Intel's New Weapon: Pentium 4 Prescott

More Cache: 1 MB L2 And 16 kB L1/Data

With the advantage of a very small, circuitry production process of 90 nm, Intel was easily able to increase the L2 cache size. Instead of Northwood's 512 kB, Prescott can now access 1 MB. Regardless of the transistor count, the die size dropped from 146 mm² to 112 mm². At 3.4E GHz, Prescott has a maximum cache bandwidth of 108 GB/s.

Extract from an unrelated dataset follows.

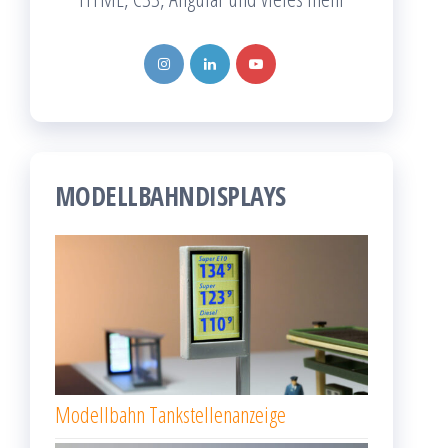
MODELLBAHNDISPLAYS
Modellbahn Tankstellenanzeige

Additionally, Intel doubled the L1 data cache from 8 kB to 16 kB. Let's look back to 2000 when Intel launched the Pentium 4 Willamette, with a reduction in the cache size to 8 kB. Back then, the L1 cache had to be reduced to 8 kB in order to keep the latency at two clock cycles. Slower cache access would have worsened the performance gap with the Pentium III even more. Still today, it is very important to have fast caches, since both AGUs (address generation units) need to access it frequently.

More Instructions: SSE3

After Intel's success with the Pentium 4's SSE2 instruction set (Streaming SIMD Extensions, 144 instructions), SSE3 is supposed to be a reaction to the wishes and desires of big software companies. This time, there are only 13 new instructions to make the programmer's life easier:

  • fisttp: fp to int conversion
  • addsubps, addsubpd, movsldup, movshdup, movddup: complex arithmetic
  • lddqu: video encoding
  • haddps, hsubps, haddpd, hsubpd: graphics (SIMD FP / AOS)
  • monitor, mwait: thread synchronization

It remains to be seen what SSE3 will do. We already came across one application that has been tuned to support SSE3: Mainconcept MPEG Encoder 1.4.1 (see benchmark section).